• _WHAT YOU WILL DO_
Show every line of the data below that includes the word "SERVICE".

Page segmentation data
>>>

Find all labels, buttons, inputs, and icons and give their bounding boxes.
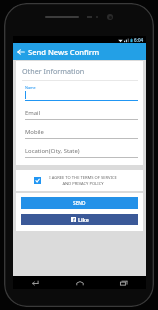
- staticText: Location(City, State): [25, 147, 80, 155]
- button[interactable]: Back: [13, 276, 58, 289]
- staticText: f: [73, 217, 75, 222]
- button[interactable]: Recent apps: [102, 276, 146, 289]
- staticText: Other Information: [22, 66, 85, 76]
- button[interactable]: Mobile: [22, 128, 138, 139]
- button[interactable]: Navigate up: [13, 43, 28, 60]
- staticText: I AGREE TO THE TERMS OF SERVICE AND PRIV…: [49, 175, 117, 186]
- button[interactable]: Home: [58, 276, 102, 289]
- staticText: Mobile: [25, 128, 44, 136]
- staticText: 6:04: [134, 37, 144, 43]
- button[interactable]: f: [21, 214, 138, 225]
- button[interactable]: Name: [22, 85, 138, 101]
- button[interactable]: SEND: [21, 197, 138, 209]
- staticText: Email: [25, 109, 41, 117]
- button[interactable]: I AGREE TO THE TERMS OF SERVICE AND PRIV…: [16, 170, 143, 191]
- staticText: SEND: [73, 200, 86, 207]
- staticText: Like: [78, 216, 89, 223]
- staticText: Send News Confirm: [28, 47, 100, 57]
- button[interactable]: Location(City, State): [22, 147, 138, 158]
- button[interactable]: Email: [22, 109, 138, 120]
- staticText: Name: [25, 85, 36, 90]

<<<
>>>

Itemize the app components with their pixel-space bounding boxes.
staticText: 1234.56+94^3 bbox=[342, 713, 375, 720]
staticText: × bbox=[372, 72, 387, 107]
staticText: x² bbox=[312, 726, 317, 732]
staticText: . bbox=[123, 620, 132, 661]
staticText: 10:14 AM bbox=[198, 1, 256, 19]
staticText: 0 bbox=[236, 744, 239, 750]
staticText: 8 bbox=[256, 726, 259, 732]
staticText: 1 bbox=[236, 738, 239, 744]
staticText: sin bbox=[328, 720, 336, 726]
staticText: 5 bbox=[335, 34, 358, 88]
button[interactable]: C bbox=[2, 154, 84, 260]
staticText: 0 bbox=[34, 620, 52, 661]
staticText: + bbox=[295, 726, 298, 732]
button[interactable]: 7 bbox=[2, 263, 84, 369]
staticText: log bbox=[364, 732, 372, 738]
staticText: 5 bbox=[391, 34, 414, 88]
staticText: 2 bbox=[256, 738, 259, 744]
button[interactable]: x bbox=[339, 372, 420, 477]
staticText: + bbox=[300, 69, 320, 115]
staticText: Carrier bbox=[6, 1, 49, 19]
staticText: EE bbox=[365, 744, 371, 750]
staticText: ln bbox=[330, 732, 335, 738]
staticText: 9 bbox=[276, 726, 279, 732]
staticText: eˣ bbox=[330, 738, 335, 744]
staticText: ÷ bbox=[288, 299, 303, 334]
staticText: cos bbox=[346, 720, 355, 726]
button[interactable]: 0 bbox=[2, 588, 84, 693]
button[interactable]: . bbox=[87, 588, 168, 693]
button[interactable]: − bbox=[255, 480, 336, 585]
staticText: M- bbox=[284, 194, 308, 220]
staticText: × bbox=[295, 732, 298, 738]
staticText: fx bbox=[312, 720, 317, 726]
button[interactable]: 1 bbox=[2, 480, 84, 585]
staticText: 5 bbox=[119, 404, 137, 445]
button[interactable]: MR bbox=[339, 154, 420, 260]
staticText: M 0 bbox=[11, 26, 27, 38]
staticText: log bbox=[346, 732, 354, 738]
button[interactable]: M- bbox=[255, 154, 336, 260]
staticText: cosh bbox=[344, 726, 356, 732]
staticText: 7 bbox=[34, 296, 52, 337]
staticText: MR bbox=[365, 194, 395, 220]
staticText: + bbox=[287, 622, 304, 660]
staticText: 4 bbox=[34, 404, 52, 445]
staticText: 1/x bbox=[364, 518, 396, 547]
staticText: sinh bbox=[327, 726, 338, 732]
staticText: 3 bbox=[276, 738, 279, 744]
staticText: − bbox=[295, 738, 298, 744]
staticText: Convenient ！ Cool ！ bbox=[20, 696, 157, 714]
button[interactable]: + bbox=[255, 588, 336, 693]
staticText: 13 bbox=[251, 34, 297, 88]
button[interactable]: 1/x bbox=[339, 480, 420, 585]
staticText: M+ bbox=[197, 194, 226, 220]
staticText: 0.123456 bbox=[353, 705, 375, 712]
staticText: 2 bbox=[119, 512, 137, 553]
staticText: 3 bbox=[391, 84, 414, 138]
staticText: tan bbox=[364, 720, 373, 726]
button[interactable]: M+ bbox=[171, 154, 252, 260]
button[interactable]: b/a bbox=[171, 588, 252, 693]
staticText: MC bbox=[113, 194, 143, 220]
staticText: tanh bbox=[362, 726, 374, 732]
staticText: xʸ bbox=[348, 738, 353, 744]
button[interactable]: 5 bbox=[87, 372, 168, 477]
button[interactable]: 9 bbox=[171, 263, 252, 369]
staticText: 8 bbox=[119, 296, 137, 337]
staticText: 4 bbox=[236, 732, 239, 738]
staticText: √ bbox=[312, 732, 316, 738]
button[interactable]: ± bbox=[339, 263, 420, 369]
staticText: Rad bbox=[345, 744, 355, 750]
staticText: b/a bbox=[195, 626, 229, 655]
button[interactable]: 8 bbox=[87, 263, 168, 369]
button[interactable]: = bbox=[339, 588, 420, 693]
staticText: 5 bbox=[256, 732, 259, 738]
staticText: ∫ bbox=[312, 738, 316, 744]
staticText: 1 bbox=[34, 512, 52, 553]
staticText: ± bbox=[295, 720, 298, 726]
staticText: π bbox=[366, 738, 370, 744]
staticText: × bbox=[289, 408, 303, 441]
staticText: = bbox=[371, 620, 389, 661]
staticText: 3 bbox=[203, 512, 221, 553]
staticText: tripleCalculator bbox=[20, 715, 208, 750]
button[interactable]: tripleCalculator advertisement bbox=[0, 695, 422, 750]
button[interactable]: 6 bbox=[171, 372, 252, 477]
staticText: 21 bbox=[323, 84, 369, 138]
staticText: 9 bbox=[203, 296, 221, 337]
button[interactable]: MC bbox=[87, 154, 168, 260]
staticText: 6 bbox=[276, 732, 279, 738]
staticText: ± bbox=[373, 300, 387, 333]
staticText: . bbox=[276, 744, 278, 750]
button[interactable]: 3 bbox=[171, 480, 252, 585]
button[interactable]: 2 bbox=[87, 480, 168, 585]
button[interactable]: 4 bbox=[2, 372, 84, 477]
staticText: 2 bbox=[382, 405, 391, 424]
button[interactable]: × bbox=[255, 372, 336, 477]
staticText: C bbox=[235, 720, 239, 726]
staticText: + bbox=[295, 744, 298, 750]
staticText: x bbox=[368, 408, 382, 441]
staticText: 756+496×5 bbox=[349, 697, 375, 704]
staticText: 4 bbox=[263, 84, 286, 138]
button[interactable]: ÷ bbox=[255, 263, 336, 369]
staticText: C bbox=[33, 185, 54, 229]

<<<

• _TASK RESPONSE_
- staticText: I AGREE TO THE TERMS OF SERVICE AND PRIV…: [49, 175, 117, 186]
- button[interactable]: I AGREE TO THE TERMS OF SERVICE AND PRIV…: [16, 170, 143, 191]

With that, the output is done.